■ RECORDS TO PROCESS ■
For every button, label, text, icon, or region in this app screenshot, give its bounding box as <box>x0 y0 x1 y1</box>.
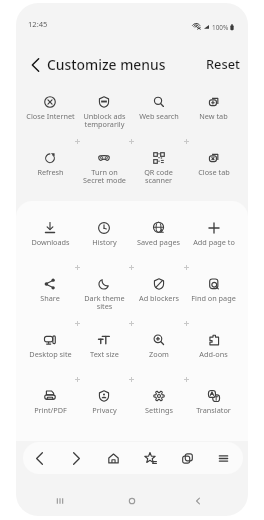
staticText: 12:45 <box>28 19 48 29</box>
staticText: QR code scanner <box>144 167 173 185</box>
button[interactable]: Settings <box>131 383 186 439</box>
staticText: Privacy <box>92 405 117 415</box>
button[interactable]: Find on page <box>186 271 241 327</box>
staticText: Downloads <box>31 237 70 247</box>
staticText: Saved pages <box>137 237 180 247</box>
staticText: Share <box>40 293 60 303</box>
button[interactable]: Downloads <box>23 215 77 271</box>
button[interactable]: Ad blockers <box>131 271 186 327</box>
staticText: Text size <box>90 349 119 359</box>
staticText: Reset <box>206 55 240 72</box>
button[interactable]: Add page to <box>186 215 241 271</box>
button[interactable]: Zoom <box>131 327 186 383</box>
button[interactable]: Saved pages <box>131 215 186 271</box>
staticText: Refresh <box>37 167 64 177</box>
button[interactable]: Web search <box>131 89 186 145</box>
button[interactable]: History <box>77 215 131 271</box>
staticText: Unblock ads temporarily <box>83 111 126 129</box>
staticText: 100% <box>212 23 229 32</box>
staticText: Find on page <box>191 293 236 303</box>
button[interactable]: New tab <box>186 89 241 145</box>
button[interactable]: Add-ons <box>186 327 241 383</box>
staticText: Customize menus <box>47 55 166 74</box>
button[interactable]: Unblock ads temporarily <box>77 89 131 145</box>
button[interactable]: Dark theme sites <box>77 271 131 327</box>
button[interactable]: Privacy <box>77 383 131 439</box>
staticText: Print/PDF <box>34 405 67 415</box>
button[interactable]: QR code scanner <box>131 145 186 201</box>
staticText: New tab <box>199 111 228 121</box>
button[interactable]: Print/PDF <box>23 383 77 439</box>
staticText: Settings <box>145 405 173 415</box>
button[interactable]: Text size <box>77 327 131 383</box>
staticText: Web search <box>139 111 179 121</box>
staticText: Zoom <box>149 349 169 359</box>
button[interactable]: Bookmarks <box>133 442 167 474</box>
staticText: History <box>92 237 117 247</box>
button[interactable]: Refresh <box>23 145 77 201</box>
button[interactable]: Tabs <box>170 442 204 474</box>
button[interactable]: Back <box>23 442 56 474</box>
button[interactable]: Reset <box>198 50 248 77</box>
staticText: Dark theme sites <box>84 293 125 311</box>
button[interactable]: Forward <box>59 442 93 474</box>
staticText: Add-ons <box>199 349 228 359</box>
staticText: Ad blockers <box>139 293 179 303</box>
button[interactable]: Menu <box>206 442 240 474</box>
staticText: Add page to <box>193 237 235 247</box>
staticText: Close tab <box>198 167 230 177</box>
staticText: Desktop site <box>29 349 72 359</box>
button[interactable]: Home <box>96 442 130 474</box>
staticText: Translator <box>196 405 231 415</box>
button[interactable]: Share <box>23 271 77 327</box>
button[interactable]: Navigate up <box>21 51 49 79</box>
staticText: Turn on Secret mode <box>83 167 126 185</box>
button[interactable]: Desktop site <box>23 327 77 383</box>
button[interactable]: Close Internet <box>23 89 77 145</box>
button[interactable]: Close tab <box>186 145 241 201</box>
staticText: Close Internet <box>26 111 75 121</box>
button[interactable]: Turn on Secret mode <box>77 145 131 201</box>
button[interactable]: Translator <box>186 383 241 439</box>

■ INSTRUCTIONS FOR THE TASK ■
Go through the listing and copy each line with the string "Secret".

■ SOLVED EXERCISE ■
staticText: Turn on Secret mode <box>83 167 126 185</box>
button[interactable]: Turn on Secret mode <box>77 145 131 201</box>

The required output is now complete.